Singapore PM names new finmin, reshuffles cabinet as succession question looms
April 23 2021 12:16 PM
Lawrence Wong
Lawrence Wong

Reuters/Singapore

Singapore Prime Minister Lee Hsien Loong named Lawrence Wong, tipped as a contender to be future premier, as the new finance minister in a broader cabinet reshuffle which comes at a time when the country is resetting its leadership succession plan.

Wong, the face of the Singapore government's fight against the Covid-19 pandemic, is among a crop of younger political figures who have been touted by analysts as potential successors to Lee. He is currently education minister and second minister for finance.

Wong replaces Heng Swee Keat, whose unexpected move to step aside as the country's leader-in-waiting, has raised uncertainty over who will succeed Lee, 69, when he retires.

Lee, who had signalled he would delay his plan to retire by 70 to see Singapore through the Covid-19 pandemic, has said he will stay on until a successor is chosen.

‘The upgrade for Lawrence Wong is certainly a signal, a cautious move to explore his capacity,’ said Gillian Koh, deputy director of research at the Institute of Policy Studies.

The reshuffle comes after Singapore, a global finance and trade hub, suffered its worst ever recession last year due to the pandemic.

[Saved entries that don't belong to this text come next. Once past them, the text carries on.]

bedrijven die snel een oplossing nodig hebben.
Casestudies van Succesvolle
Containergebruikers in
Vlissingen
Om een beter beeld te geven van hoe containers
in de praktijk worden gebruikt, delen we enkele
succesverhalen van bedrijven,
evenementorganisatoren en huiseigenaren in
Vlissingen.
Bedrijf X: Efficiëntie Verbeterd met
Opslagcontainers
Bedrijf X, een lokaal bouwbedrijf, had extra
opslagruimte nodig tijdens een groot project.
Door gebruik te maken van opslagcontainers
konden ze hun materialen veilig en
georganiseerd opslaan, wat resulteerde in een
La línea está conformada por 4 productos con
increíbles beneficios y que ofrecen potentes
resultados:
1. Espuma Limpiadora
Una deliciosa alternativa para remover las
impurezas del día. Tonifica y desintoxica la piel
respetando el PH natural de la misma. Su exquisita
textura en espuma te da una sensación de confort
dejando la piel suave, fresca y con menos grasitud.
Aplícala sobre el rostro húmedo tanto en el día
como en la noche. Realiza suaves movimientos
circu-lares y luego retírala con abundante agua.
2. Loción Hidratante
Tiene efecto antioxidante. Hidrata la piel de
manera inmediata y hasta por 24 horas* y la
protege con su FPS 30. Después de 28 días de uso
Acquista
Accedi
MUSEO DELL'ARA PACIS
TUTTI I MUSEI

The government has pumped more than S$100 billion ($75.34 billion) into the economy to cope with the fallout.

Among the contenders for the top job, Chan Chun Sing was given the education portfolio and Ong Ye Kung will take over as health minister.

The three are part of a younger team from the ‘fourth generation’ of leaders, or 4G, which has to choose a replacement for Heng from among themselves.

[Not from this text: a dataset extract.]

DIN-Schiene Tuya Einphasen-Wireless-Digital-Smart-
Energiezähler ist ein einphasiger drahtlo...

‘This round of cabinet changes will allow (4G ministers) to gain new experience and exposure,’ Lee told a media briefing, adding the reshuffle would help them work together in new capacities and strengthen their cohesion as a team.

‘This will make the new team readier to take over from me and my older colleagues.’

The current health minister, Gan Kim Yong, will take on Chan's trade and industry portfolio.

Ong will relinquish his role as minister for transport and join Wong as the co-chair of the country's virus-fighting task force.

The changes will be effective May 15.

While becoming finance minister will help Wong in profiling his ability and leadership, ‘it does not catapult him to the forefront,’ said Eugene Tan, a former nominated member of parliament. ‘The race is still very much wide open.’